TASK DETAILS ▸ For this exercise, retype the lines from the one that holds "提供英文、西班牙文、阿拉伯文、俄文和土" through the one that holds "Уже более 10 лет мы профессионально" in the records below, both included, exactly and without pictures.

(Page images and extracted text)
=== Section Start ===

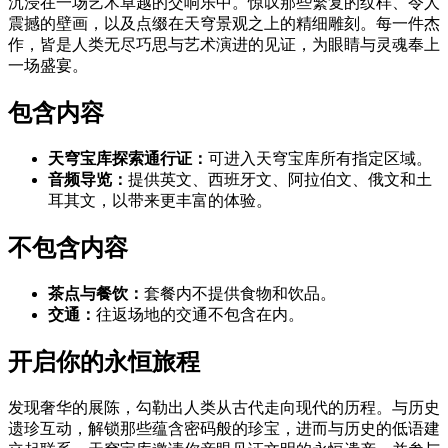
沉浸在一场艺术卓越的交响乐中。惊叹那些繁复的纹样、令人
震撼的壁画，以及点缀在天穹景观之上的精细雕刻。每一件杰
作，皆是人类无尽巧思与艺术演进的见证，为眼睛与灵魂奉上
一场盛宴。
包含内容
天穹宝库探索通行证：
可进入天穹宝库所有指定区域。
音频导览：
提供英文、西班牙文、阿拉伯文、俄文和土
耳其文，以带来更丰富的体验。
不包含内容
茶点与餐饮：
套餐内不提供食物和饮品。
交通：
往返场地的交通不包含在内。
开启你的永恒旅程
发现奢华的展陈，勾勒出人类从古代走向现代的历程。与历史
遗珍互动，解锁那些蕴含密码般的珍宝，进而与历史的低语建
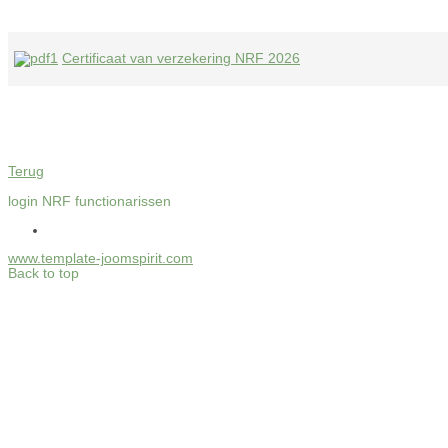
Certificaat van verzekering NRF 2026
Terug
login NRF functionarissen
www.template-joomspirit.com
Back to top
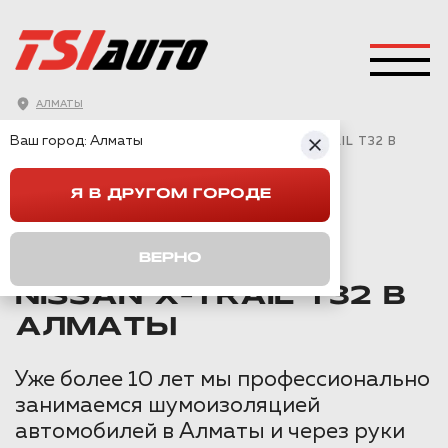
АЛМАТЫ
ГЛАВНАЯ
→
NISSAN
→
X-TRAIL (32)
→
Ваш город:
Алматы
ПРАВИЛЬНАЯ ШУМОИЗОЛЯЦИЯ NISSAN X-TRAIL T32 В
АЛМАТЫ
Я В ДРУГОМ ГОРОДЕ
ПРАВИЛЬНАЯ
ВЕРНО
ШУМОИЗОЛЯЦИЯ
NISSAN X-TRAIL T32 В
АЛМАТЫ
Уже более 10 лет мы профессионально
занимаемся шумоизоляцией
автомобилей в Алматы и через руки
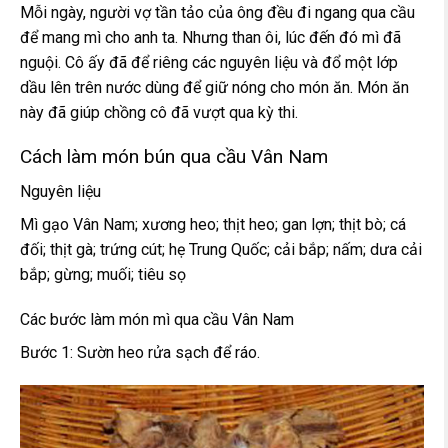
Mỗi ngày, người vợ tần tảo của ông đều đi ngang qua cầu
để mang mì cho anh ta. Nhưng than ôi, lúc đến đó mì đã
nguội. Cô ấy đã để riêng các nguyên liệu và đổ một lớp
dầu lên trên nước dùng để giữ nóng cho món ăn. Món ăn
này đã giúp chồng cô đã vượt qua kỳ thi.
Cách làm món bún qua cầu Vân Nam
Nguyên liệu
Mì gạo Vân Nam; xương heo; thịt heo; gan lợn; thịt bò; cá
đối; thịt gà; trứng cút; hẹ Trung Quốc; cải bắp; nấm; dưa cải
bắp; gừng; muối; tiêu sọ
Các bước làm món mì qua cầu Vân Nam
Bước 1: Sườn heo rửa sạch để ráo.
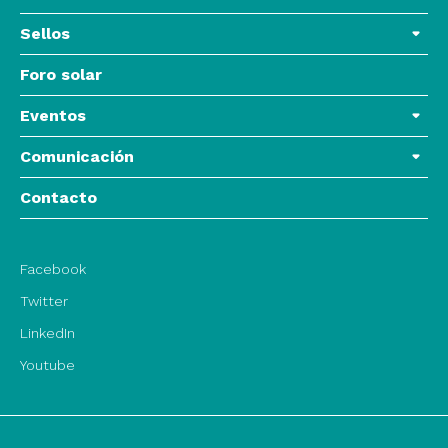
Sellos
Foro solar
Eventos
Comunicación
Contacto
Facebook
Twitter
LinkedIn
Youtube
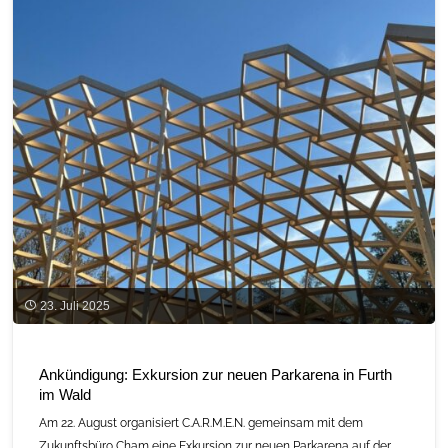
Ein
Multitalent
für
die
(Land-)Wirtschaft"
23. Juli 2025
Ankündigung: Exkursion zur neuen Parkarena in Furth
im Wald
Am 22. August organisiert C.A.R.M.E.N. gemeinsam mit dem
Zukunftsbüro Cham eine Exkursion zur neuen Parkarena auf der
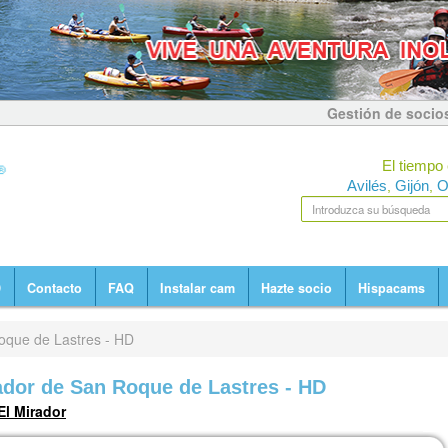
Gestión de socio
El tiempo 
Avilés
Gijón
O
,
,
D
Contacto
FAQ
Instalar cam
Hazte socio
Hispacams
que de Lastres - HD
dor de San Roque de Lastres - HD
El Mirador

=== Section End ===

THE ANSWER ▸
提供英文、西班牙文、阿拉伯文、俄文和土
耳其文，以带来更丰富的体验。
不包含内容
茶点与餐饮：
套餐内不提供食物和饮品。
交通：
往返场地的交通不包含在内。
开启你的永恒旅程
发现奢华的展陈，勾勒出人类从古代走向现代的历程。与历史
遗珍互动，解锁那些蕴含密码般的珍宝，进而与历史的低语建
Certificaat van verzekering NRF 2026
Terug
login NRF functionarissen
www.template-joomspirit.com
Back to top
АЛМАТЫ
ГЛАВНАЯ
→
NISSAN
→
X-TRAIL (32)
→
Ваш город:
Алматы
ПРАВИЛЬНАЯ ШУМОИЗОЛЯЦИЯ NISSAN X-TRAIL T32 В
АЛМАТЫ
Я В ДРУГОМ ГОРОДЕ
ПРАВИЛЬНАЯ
ВЕРНО
ШУМОИЗОЛЯЦИЯ
NISSAN X-TRAIL T32 В
АЛМАТЫ
Уже более 10 лет мы профессионально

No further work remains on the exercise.